» Exercise aim
All that is wanted is the span of lines from the one with "Олександр Тритяк та" to the last line of the data, copied exactly.
* * * *
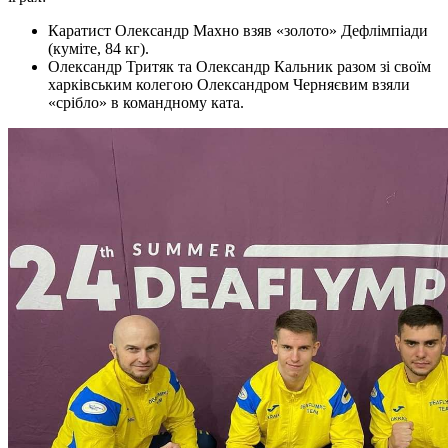
Каратист Олександр Махно взяв «золото» Дефлімпіади
(куміте, 84 кг).
Олександр Тритяк та Олександр Кальник разом зі своїм
харківським колегою Олександром Черняєвим взяли
«срібло» в командному ката.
* * * *
» Solved exercise
Олександр Тритяк та Олександр Кальник разом зі своїм
харківським колегою Олександром Черняєвим взяли
«срібло» в командному ката.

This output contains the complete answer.